# Day Two: Understanding and Visualising Data
When you first start to analyse a dataset, you will not always know all the details about how it was collected and why it has been formatted in the way it is.

Therefore, to understand these aspects, you must conduct some basic statistical analysis. You will also begin to visualise data, which is a useful way for you to get an idea of how to interpret it.

In [None]:
#First we must start by importing the pandas library 
#Also must import the matplot lib library which allows us to be able to visualise the data 
import pandas as pd 
from matplotlib import pyplot as plt


# Uncomment if you want to run off your machine - without internet connection 
#data = pd.read_csv('Data/titanic.csv')

#This one can only be run with an internet connection 
data = pd.read_csv('https://raw.githubusercontent.com/chroadhouse/Futureme/main/Data/titanic.csv')

#Run this code to make sure the data is read into the file 
data.head()

# Creating our own table: Running metrics on data
Even though you can run the .describe() function that returns a table with all the metric data you would want, it is still useful to be able to do this ourselves. 

Did you see above where we wrapped the link to our dataset in brackets? 

We then **assigned** it to a variable called *'data'* using **=**. This **stores** the dataset for us (have another look at yesterday's notebook if you need a recap on variables).

We can then single out one column of this dataset by calling this variable and inserting the name of the column we want inside square brackets **[ ]**.

In [None]:
#data['Age'] will only return the rows for the age column 
age_mean = data['Age'].mean()
age_mode = data['Age'].mode()
age_median = data['Age'].median()
age_max = data['Age'].max()
age_min = data['Age'].min()
age_stand = data['Age'].std()

#Here we create a dictionary - the *keys* are the titles of columns and the *values* are the variables we created above
age_table = pd.DataFrame({
    'Mean':age_mean,
    'Mode':age_mode,
    'Median':age_median,
    'Maximum':age_max,
    'Minumum':age_min,
    'Standard Deviation':age_stand
})

age_table

In [None]:
#Can also do this with another quantitative column such as the fare 
fare_mean = data['Fare'].mean()
fare_mode = data['Fare'].mode()
fare_median = data['Fare'].median()
fare_max = data['Fare'].max()
fare_min = data['Fare'].min()
fare_stand = data['Fare'].std()


fare_table = pd.DataFrame({
    'Mean':fare_mean,
    'Mode':fare_mode,
    'Median':fare_median,
    'Maximum':fare_max,
    'Minumum':fare_min,
    'Standard Deviation':fare_stand
})

fare_table

# Checking the Frequency of Categorical data
Data is more than just numbers!

Categorical data is a collection of information that is divided into groups (e.g. sex, age, education level) and it can also provide vital insight.

One of the best things you can do when looking at categorical data is check the **frequency** of each value.

In [None]:
#Value_count method returns the freqency of each category
embark_data = data['Embarked'].value_counts()

embark_data

In [None]:
#Here we replace the characters 'S', 'C' and 'Q' with the full names of each location, enclosed in quotes so they are 'strings'.
#This will make the dataset much easier to read.
data['Embarked']= data['Embarked'].replace({'S':'Southhampton', 'C':'Cherbourg', 'Q':'Queenstown'})

#Here we store the count and percentage to show in a table
c = data.Embarked.value_counts()
p = data.Embarked.value_counts(normalize=True).mul(100).round(1).astype(str)
value_count = pd.concat([c,p], axis=1, keys=['counts', '%'])

value_count

# Plotting Data 
Plotting data is one of the best ways to detect patterns and relationships.

To plot data in Python, we use the **matplotlib** library, which makes it much easier!
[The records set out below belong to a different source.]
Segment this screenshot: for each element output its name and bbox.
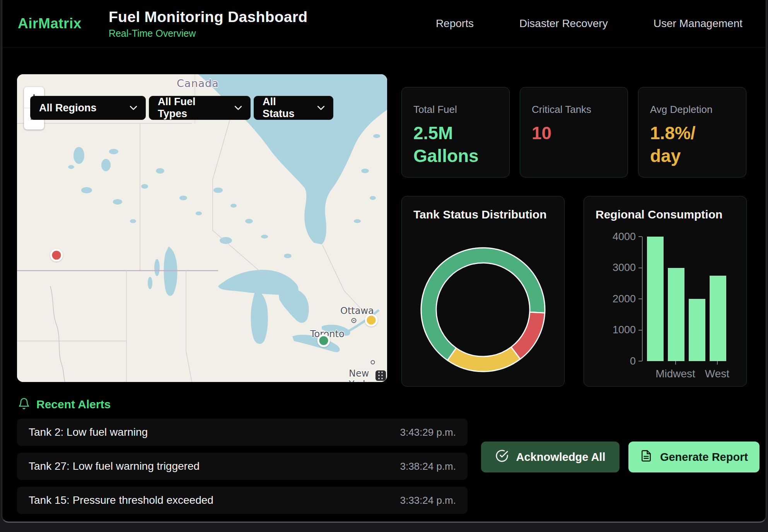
y-tick-label: 0 (630, 355, 636, 367)
stat-value-line1: 10 (532, 122, 616, 145)
bar-plot-area (642, 237, 726, 361)
alerts-list: Tank 2: Low fuel warning 3:43:29 p.m. Ta… (17, 419, 468, 514)
y-axis: 4000 3000 2000 1000 0 (606, 237, 642, 361)
bell-icon (18, 397, 30, 411)
acknowledge-all-label: Acknowledge All (516, 451, 606, 464)
page-title: Fuel Monitoring Dashboard (109, 9, 307, 26)
nav-item-reports[interactable]: Reports (436, 17, 474, 30)
action-buttons: Acknowledge All Generate Report (481, 442, 759, 472)
bar (710, 276, 726, 361)
x-axis: Midwest West (642, 361, 735, 380)
stat-value-line1: 2.5M (413, 122, 498, 145)
brand-logo: AirMatrix (18, 15, 82, 32)
right-column: Total Fuel 2.5M Gallons Critical Tanks 1… (401, 87, 747, 387)
generate-report-button[interactable]: Generate Report (628, 442, 759, 472)
map-filters: All Regions All Fuel Types All Status (30, 96, 333, 120)
stat-value-line2: Gallons (413, 145, 498, 167)
title-block: Fuel Monitoring Dashboard Real-Time Over… (109, 9, 307, 39)
page-subtitle: Real-Time Overview (109, 28, 307, 39)
donut-segment-critical (511, 312, 545, 359)
drag-handle-icon[interactable] (375, 370, 386, 381)
document-icon (640, 450, 652, 465)
chart-title: Tank Status Distribution (413, 208, 553, 221)
alerts-header: Recent Alerts (18, 397, 111, 411)
bar (647, 237, 664, 361)
stat-card-critical-tanks: Critical Tanks 10 (520, 87, 628, 177)
nav-item-user-management[interactable]: User Management (654, 17, 742, 30)
regional-consumption-chart-card: Regional Consumption 4000 3000 2000 1000… (584, 196, 747, 387)
acknowledge-all-button[interactable]: Acknowledge All (481, 442, 620, 472)
stats-row: Total Fuel 2.5M Gallons Critical Tanks 1… (401, 87, 747, 177)
stat-value-line2: day (650, 145, 734, 167)
header: AirMatrix Fuel Monitoring Dashboard Real… (2, 0, 766, 48)
nav-item-disaster-recovery[interactable]: Disaster Recovery (519, 17, 608, 30)
x-tick-label: West (705, 368, 729, 380)
status-filter-dropdown[interactable]: All Status (254, 96, 333, 120)
stat-value: 10 (532, 122, 616, 145)
fuel-type-filter-dropdown[interactable]: All Fuel Types (149, 96, 251, 120)
critical-tank-marker[interactable] (50, 249, 63, 262)
stat-value-line1: 1.8%/ (650, 122, 734, 145)
main-nav: Reports Disaster Recovery User Managemen… (436, 17, 750, 30)
chart-title: Regional Consumption (596, 208, 735, 221)
bar (689, 299, 705, 361)
y-tick-label: 3000 (613, 262, 636, 274)
alerts-title: Recent Alerts (36, 398, 111, 411)
donut-segment-warning (447, 347, 520, 372)
stat-label: Avg Depletion (650, 104, 734, 116)
donut-chart (413, 245, 553, 374)
region-filter-dropdown[interactable]: All Regions (30, 96, 146, 120)
check-circle-icon (495, 449, 509, 465)
bar-chart: 4000 3000 2000 1000 0 (606, 237, 735, 380)
stat-card-total-fuel: Total Fuel 2.5M Gallons (401, 87, 510, 177)
stat-label: Total Fuel (413, 104, 498, 116)
stat-card-avg-depletion: Avg Depletion 1.8%/ day (638, 87, 746, 177)
chevron-down-icon (235, 106, 242, 110)
y-tick-label: 1000 (613, 324, 636, 336)
map-label-canada: Canada (177, 77, 219, 89)
generate-report-label: Generate Report (660, 451, 748, 464)
alert-row[interactable]: Tank 2: Low fuel warning 3:43:29 p.m. (17, 419, 468, 446)
stat-value: 2.5M Gallons (413, 122, 498, 167)
stat-value: 1.8%/ day (650, 122, 734, 167)
warning-tank-marker[interactable] (365, 314, 377, 327)
chevron-down-icon (130, 106, 137, 110)
fuel-type-filter-label: All Fuel Types (158, 96, 228, 120)
y-tick-label: 2000 (613, 293, 636, 305)
alert-message: Tank 27: Low fuel warning triggered (29, 460, 200, 472)
y-tick-label: 4000 (613, 231, 636, 243)
alert-message: Tank 2: Low fuel warning (29, 426, 148, 438)
charts-row: Tank Status Distribution Regional Consum… (401, 196, 747, 387)
tank-map[interactable]: Canada Ottawa Toronto New York + − All R… (17, 74, 387, 382)
alert-time: 3:43:29 p.m. (400, 426, 456, 438)
stat-label: Critical Tanks (532, 104, 616, 116)
alert-message: Tank 15: Pressure threshold exceeded (29, 494, 213, 506)
tank-status-chart-card: Tank Status Distribution (401, 196, 565, 387)
alert-time: 3:38:24 p.m. (400, 460, 456, 472)
status-filter-label: All Status (263, 96, 311, 120)
bar (668, 268, 684, 361)
alert-row[interactable]: Tank 15: Pressure threshold exceeded 3:3… (17, 487, 468, 514)
donut-svg (418, 245, 548, 374)
alert-row[interactable]: Tank 27: Low fuel warning triggered 3:38… (17, 453, 468, 480)
dashboard-window: AirMatrix Fuel Monitoring Dashboard Real… (2, 0, 766, 523)
region-filter-label: All Regions (39, 102, 97, 114)
alert-time: 3:33:24 p.m. (400, 494, 456, 506)
chevron-down-icon (317, 106, 324, 110)
normal-tank-marker[interactable] (317, 334, 330, 347)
When importing the library it is common practice to give it then name of **plt**.

To find out more, you can also read the documentation for this module: https://matplotlib.org/3.5.3/api/_as_gen/matplotlib.pyplot.html


# Histograms
You may notice that Histograms look quite similar to a bar chart. They represent data in ranges along a horizontal axis.

In [None]:
#We create a histogram to show the age of passengers on the Titanic
plt.hist(data['Age'])
plt.xlabel('Age of passenger')
plt.ylabel('Number of passengers')
plt.title('Histogram of Passenger Age')
plt.show()

In [None]:
#Here we create histograms showing the number of people that didn't survive and did survive based on the fare they paid.
not_survived_fare = data['Fare'][data['Survived']=='Not Survive']
survived_fare = data['Fare'][data['Survived']=='Survived']
plt.figure(figsize=(12,6))
plt.subplot(121)
not_survived_fare.plot(kind='hist',title = 'People who didn\'t survive')


plt.subplot(122)
survived_fare.plot(kind='hist', title= 'People who survived')


# Pie Charts
A pie chart is divided up into slices to illustrate the numerical value of each category. It is best used for showing percentages.


In [None]:
#The below pie chart shows the percentage of males and females on the ship.
plt.figure(figsize=(10,10))
data.Sex.value_counts().plot(kind='pie', title='Pie chart to show the number of males and females', autopct='%d%%')

In [None]:
#Creating two pie charts to show the people that did and didn't survive based on where they got on the ship.
not_survived_class = data['Pclass'][data['Survived']=='Not Survive']
survived_class = data['Pclass'][data['Survived']=='Survived']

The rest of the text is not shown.